**What needs to be done:** Each line that contains "Joliot" needs to be copied from the listing.

**Material provided:**
◆ ◆ ◆
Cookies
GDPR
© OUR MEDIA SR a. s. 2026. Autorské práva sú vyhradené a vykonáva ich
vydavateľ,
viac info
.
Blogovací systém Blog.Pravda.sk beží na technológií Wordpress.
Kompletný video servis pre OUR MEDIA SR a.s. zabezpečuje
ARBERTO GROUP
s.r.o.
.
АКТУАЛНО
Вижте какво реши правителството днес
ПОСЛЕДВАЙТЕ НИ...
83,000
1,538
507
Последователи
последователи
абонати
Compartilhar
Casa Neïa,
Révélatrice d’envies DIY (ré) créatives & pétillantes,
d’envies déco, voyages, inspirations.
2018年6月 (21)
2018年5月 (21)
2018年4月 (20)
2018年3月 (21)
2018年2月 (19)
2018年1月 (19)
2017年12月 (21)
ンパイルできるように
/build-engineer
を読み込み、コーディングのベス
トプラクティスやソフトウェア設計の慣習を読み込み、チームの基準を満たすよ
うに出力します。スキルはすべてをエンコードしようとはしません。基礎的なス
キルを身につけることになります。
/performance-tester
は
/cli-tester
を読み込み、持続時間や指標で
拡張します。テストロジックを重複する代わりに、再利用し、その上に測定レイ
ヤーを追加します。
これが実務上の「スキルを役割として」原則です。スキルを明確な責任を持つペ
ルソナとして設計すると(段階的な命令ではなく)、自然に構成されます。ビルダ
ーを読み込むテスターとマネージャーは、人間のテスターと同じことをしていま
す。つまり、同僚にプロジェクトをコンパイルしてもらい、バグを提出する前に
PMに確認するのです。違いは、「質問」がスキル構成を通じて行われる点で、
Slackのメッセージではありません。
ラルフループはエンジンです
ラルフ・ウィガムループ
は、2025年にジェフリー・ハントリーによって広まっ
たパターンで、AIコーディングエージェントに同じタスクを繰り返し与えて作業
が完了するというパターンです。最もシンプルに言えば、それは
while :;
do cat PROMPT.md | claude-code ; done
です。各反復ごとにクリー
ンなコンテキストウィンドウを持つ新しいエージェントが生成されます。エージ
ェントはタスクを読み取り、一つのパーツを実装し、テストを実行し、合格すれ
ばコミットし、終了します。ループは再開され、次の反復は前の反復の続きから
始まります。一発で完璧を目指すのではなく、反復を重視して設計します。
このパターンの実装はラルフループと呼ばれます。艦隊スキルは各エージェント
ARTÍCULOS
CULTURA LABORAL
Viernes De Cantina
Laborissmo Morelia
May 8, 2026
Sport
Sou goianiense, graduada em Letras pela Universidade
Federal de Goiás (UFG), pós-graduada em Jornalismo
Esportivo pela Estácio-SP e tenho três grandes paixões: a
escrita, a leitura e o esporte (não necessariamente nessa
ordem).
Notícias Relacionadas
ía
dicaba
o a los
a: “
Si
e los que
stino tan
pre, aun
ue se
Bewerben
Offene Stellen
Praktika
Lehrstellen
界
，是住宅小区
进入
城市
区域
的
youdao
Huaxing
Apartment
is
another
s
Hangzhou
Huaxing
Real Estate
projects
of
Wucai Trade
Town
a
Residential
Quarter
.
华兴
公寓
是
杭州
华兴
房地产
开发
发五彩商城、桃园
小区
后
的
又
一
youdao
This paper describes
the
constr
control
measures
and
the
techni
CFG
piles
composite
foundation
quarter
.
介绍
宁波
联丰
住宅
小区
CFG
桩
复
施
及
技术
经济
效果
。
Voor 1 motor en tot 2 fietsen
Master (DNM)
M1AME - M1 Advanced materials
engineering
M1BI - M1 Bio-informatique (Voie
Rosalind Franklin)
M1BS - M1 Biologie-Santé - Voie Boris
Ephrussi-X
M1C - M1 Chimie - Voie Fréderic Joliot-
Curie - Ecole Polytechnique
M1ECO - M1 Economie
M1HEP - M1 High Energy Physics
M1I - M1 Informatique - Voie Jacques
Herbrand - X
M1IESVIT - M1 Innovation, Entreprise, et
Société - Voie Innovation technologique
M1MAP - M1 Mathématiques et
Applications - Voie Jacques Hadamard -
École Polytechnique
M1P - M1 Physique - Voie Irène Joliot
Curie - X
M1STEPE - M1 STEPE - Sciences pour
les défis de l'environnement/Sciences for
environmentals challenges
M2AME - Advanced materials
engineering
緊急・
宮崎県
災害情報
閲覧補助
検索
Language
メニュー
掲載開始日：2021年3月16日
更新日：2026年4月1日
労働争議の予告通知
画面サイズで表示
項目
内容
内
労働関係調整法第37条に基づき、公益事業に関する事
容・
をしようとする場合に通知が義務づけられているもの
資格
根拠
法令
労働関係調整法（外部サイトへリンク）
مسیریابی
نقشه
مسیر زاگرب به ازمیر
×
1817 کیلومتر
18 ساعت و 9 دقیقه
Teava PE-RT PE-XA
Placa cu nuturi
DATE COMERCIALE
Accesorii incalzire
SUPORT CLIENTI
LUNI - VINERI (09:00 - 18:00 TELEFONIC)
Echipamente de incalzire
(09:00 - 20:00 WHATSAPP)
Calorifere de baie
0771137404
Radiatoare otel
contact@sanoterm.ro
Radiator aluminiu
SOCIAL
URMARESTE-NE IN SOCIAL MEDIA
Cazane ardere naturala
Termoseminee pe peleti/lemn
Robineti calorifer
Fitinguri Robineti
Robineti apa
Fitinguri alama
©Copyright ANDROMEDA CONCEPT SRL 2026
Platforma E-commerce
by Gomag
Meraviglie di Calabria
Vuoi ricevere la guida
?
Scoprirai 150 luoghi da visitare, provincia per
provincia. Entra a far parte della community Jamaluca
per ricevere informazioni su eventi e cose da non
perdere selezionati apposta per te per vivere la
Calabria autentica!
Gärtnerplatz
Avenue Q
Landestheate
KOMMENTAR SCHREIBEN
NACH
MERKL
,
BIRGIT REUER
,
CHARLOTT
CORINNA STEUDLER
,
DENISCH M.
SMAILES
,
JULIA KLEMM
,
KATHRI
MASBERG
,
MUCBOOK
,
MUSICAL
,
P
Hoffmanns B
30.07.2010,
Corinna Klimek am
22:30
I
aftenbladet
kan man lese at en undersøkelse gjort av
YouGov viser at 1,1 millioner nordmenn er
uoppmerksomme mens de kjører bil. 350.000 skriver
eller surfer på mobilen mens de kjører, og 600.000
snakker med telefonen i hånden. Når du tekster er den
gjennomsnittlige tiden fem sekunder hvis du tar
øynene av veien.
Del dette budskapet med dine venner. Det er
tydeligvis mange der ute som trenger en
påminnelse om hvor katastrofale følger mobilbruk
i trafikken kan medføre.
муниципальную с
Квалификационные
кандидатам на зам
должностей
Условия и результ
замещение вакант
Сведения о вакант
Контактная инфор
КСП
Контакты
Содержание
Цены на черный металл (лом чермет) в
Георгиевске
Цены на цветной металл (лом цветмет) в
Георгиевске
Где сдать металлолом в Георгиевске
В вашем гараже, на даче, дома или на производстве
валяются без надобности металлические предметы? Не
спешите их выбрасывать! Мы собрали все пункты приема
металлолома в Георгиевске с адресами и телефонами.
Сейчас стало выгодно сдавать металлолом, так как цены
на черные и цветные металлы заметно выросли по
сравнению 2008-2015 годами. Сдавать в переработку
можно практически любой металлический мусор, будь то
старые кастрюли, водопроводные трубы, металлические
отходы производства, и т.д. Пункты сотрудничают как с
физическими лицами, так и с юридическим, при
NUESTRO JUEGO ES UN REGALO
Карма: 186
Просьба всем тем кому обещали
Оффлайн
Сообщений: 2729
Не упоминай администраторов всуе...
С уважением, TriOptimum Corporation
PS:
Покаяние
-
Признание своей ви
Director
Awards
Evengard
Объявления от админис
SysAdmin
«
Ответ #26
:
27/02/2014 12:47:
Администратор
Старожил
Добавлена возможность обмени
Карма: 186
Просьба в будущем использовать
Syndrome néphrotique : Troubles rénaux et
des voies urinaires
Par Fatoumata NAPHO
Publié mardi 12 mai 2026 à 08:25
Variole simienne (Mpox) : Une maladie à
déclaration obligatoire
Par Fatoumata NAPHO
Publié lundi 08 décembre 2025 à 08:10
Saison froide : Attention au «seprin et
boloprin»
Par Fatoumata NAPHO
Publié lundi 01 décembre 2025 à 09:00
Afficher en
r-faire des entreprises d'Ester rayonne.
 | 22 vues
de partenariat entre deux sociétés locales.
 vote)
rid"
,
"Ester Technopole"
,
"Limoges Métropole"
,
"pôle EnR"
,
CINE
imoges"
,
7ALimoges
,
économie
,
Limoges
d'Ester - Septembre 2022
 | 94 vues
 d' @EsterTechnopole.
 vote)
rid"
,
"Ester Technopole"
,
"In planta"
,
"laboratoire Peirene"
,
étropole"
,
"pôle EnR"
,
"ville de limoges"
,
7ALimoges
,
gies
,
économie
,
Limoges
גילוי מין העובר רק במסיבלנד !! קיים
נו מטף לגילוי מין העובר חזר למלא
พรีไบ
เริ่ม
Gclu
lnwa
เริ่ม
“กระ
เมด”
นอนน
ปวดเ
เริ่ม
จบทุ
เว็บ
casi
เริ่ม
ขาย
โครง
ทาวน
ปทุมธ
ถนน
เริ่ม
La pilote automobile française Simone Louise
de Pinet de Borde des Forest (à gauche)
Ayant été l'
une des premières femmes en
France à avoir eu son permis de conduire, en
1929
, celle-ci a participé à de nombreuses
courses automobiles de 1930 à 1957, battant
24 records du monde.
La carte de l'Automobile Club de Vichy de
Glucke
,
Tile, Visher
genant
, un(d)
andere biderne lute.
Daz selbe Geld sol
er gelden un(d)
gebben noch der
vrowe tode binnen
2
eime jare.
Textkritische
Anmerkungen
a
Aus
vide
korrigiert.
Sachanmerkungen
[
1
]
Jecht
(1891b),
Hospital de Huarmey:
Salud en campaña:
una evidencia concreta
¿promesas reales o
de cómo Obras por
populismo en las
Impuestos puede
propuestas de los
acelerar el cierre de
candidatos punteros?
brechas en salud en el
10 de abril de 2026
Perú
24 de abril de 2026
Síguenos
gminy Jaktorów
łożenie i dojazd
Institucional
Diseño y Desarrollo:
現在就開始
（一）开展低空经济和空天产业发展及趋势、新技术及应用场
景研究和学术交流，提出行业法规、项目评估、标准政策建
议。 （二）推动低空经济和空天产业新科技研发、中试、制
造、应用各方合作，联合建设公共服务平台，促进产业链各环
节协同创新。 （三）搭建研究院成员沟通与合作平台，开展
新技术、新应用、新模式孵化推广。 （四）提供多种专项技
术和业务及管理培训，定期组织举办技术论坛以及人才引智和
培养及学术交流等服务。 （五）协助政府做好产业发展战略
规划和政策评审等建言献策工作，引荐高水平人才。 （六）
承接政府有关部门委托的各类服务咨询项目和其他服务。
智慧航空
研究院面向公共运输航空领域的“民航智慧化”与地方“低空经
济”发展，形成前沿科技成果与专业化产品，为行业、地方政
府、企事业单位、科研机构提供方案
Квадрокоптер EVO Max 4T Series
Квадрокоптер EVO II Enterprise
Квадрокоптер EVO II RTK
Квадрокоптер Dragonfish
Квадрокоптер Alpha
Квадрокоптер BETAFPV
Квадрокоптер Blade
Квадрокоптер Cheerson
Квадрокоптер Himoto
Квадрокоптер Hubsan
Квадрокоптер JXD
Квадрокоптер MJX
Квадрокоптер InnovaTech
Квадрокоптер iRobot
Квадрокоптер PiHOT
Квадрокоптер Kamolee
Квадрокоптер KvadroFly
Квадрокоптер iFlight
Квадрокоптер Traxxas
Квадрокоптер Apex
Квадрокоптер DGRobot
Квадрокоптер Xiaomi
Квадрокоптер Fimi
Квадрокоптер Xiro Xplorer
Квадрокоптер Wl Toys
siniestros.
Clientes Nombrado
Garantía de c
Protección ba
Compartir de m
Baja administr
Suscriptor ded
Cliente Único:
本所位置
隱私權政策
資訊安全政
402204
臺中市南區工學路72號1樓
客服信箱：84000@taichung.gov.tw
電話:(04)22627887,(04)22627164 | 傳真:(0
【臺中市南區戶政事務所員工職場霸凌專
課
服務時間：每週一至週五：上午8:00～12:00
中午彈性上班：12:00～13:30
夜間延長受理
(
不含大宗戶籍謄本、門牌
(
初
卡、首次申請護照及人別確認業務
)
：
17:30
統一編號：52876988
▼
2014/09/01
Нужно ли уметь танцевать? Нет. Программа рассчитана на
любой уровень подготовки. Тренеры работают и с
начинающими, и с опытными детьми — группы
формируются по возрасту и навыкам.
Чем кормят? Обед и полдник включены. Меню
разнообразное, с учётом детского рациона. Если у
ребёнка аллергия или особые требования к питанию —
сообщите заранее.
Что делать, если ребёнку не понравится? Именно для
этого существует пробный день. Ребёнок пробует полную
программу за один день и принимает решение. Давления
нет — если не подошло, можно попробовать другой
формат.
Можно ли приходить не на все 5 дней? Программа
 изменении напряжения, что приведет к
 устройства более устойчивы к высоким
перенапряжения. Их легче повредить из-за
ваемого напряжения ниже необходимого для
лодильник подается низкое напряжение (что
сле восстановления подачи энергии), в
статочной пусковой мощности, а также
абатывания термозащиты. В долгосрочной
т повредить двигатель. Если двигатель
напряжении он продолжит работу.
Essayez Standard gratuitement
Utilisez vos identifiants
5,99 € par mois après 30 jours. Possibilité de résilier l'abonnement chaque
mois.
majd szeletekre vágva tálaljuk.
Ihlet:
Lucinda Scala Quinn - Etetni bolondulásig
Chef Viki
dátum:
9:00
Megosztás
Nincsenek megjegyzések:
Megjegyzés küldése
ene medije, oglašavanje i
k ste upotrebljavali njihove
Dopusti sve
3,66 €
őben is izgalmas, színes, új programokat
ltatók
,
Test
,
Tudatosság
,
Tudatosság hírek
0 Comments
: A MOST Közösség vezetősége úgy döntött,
◆ ◆ ◆
**Task answer:**
M1C - M1 Chimie - Voie Fréderic Joliot-
M1P - M1 Physique - Voie Irène Joliot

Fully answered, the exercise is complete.